Autoscaling Azure–Virtual Machines
This post will demonstrate autoscaling in Azure virtual machines.
Background
While I spend most of my time working with PaaS (platform as a service) components of Azure such as Cloud Services and Websites, I frequently need to help customers with solutions that require IaaS (infrastructure as a service) virtual machines. A topic that comes up very regularly in both of those conversations is how autoscaling works.
The short version is that you have to pre-provision virtual machines, and autoscale turns them on or off according to the rules you specify. One of those rules might be queue length, enabling you to build a highly scalable solution that provides cloud elasticity.
Autoscaling Virtual Machines
Let’s look at autoscaling virtual machines. To autoscale a virtual machine, you need to pre-provision the number of VMs and add them to an availability set. Using the Azure Management Portal to create the VM, I choose a Windows Server 2012 R2 Datacenter image and provide the name, size, and credentials.

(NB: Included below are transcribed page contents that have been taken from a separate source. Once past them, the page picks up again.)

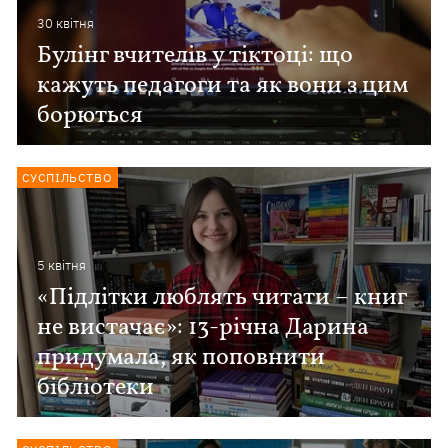
30 квiтня
Булінг вчителів у тіктоці: що
кажуть педагоги та як вони з цим
борються
СУСПІЛЬСТВО
5 квiтня
«Підлітки люблять читати – книг
не вистачає»: 13-річна Дарина
придумала, як поповнити
бібліотеки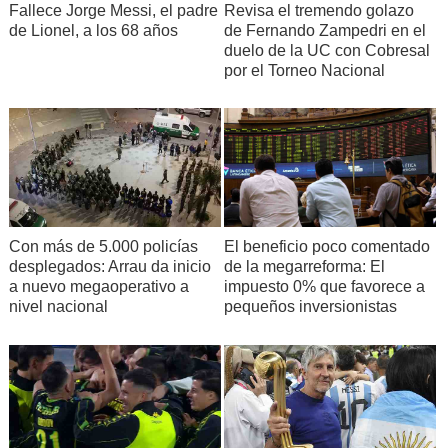
Fallece Jorge Messi, el padre
Revisa el tremendo golazo
de Lionel, a los 68 años
de Fernando Zampedri en el
duelo de la UC con Cobresal
por el Torneo Nacional
Con más de 5.000 policías
El beneficio poco comentado
desplegados: Arrau da inicio
de la megarreforma: El
a nuevo megaoperativo a
impuesto 0% que favorece a
nivel nacional
pequeños inversionistas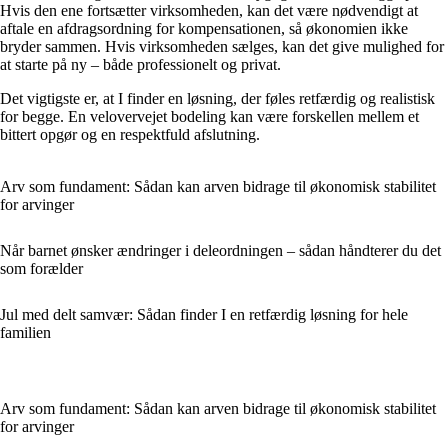
Hvis den ene fortsætter virksomheden, kan det være nødvendigt at
aftale en afdragsordning for kompensationen, så økonomien ikke
bryder sammen. Hvis virksomheden sælges, kan det give mulighed for
at starte på ny – både professionelt og privat.
Det vigtigste er, at I finder en løsning, der føles retfærdig og realistisk
for begge. En velovervejet bodeling kan være forskellen mellem et
bittert opgør og en respektfuld afslutning.
Arv som fundament: Sådan kan arven bidrage til økonomisk stabilitet
for arvinger
Når barnet ønsker ændringer i deleordningen – sådan håndterer du det
som forælder
Jul med delt samvær: Sådan finder I en retfærdig løsning for hele
familien
Arv som fundament: Sådan kan arven bidrage til økonomisk stabilitet
for arvinger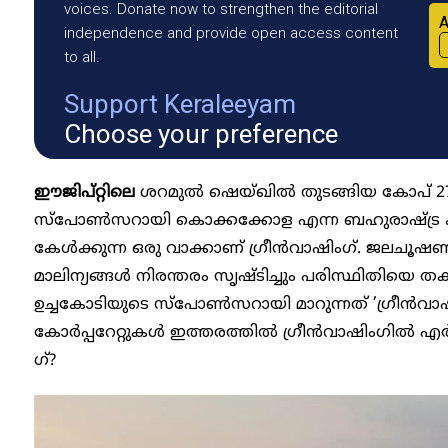
voices. Donate now to strengthen the editorial
A
independence and provide open access content
to all.
Support Keraleeyam
Choose your preference
ഈജിപ്റ്റിലെ
ശറമുൽ ഷെയ്ഖിൽ തുടങ്ങിയ കോപ് 27 
സ്പോൺസറായി കൊക്കക്കോള എന്ന ബഹുരാഷ്ട്ര ക
കേൾക്കുന്ന ഒരു വാക്കാണ് ​ഗ്രീൻവാഷിം​ഗ്. ജലചൂഷണവ
മാലിന്യങ്ങൾ നിരന്തരം സൃഷ്ടിച്ചും പരിസ്ഥിതിയെ
ഉച്ചകോടിയുടെ സ്പോൺസറായി മാറുന്നത് ​’ഗ്രീൻവാഷ
കോർപ്പറേറ്റുകൾ ഇത്തരത്തിൽ ​ഗ്രീൻവാഷിം​ഗിൽ എർപ്പ
ഗ്?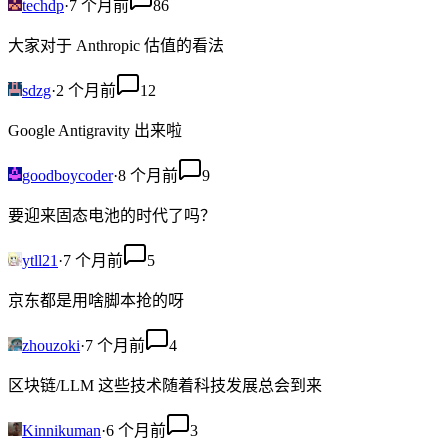
techdp
·
7 个月前
86
大家对于 Anthropic 估值的看法
sdzg
·
2 个月前
12
Google Antigravity 出来啦
goodboycoder
·
8 个月前
9
要迎来固态电池的时代了吗？
ytll21
·
7 个月前
5
京东都是用啥脚本抢的呀
zhouzoki
·
7 个月前
4
区块链/LLM 这些技术随着科技发展总会到来
Kinnikuman
·
6 个月前
3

The next page allows me to specify the cloud service, region or VNet, storage account, and an availability set. If I don’t already have an availability set, I can create one. I already created one called “AVSet”, so I add the new VM to the existing availability set.

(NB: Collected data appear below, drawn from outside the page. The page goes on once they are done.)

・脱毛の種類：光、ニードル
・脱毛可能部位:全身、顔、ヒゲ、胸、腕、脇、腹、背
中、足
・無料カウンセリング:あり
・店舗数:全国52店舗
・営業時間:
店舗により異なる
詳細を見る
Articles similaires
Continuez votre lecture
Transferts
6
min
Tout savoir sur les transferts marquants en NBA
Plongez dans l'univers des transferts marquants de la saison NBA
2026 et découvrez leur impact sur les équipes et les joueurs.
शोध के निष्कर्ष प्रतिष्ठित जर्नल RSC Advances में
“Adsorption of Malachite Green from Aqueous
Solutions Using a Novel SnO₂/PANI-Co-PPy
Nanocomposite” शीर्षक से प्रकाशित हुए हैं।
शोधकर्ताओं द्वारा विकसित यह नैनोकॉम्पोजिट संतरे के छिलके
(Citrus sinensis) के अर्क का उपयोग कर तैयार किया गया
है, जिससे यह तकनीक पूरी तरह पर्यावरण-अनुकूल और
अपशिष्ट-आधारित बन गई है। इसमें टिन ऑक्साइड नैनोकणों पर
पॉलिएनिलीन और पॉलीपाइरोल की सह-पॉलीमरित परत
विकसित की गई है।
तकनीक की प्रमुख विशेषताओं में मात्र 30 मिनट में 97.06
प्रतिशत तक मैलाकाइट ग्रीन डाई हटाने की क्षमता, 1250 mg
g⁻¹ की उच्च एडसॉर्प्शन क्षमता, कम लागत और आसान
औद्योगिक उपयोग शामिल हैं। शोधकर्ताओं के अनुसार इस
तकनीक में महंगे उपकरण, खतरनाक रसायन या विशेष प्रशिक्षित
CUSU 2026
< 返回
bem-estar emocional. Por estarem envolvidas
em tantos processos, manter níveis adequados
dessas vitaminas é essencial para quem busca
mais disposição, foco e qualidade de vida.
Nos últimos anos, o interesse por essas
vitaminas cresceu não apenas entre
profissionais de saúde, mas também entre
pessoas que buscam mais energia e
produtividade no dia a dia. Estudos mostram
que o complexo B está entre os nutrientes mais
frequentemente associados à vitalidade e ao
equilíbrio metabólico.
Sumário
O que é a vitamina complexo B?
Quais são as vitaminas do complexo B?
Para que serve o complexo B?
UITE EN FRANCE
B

Finally add the extensions required for your VM and click OK to create the VM. Make sure to enable the VM Agent, we’ll use that later.
You can see that I’ve created 5 virtual machines.
I’ve forgotten to place VM2 in the availability set. No problem, I can go to it’s configuration and add it to the availability set.
This is the benefit of autoscaling and the cloud. I might use the virtual machine for a stateless web application where it’s unlikely that I need all 5 virtual machines running constantly. If I were running this on-premises, I would typically just leave them running, consuming resources that I don’t actually utilize (overprovisioned). I can reduce my cost by running them in the cloud and only utilize the resources that I need when I need them. Autoscale for virtual machines simply turns some of the VMs on or off depending on rules that I specify.
To show this. let’s configure autoscale for my availability set. Once VM5 is in the Running state, I go to the Cloud Services tool in the portal and then navigate to my cloud service’s dashboard. On the dashboard I will see a section for autoscale status:
It says that it can save up to 60% by configuring autoscale. Click the link to configure autoscale. This is the most typical demo that you’ll see, scaling by CPU. In this screenshot, I’ve configured autoscale to start at 1 instance. The target CPU range is between 60% and 80%. If it exceeds that range, then we’ll scale up 2 more instances and then wait 20 minutes for the next action. If the target is less than that range, we’ll scale down by 1 instance and wait 20 minutes.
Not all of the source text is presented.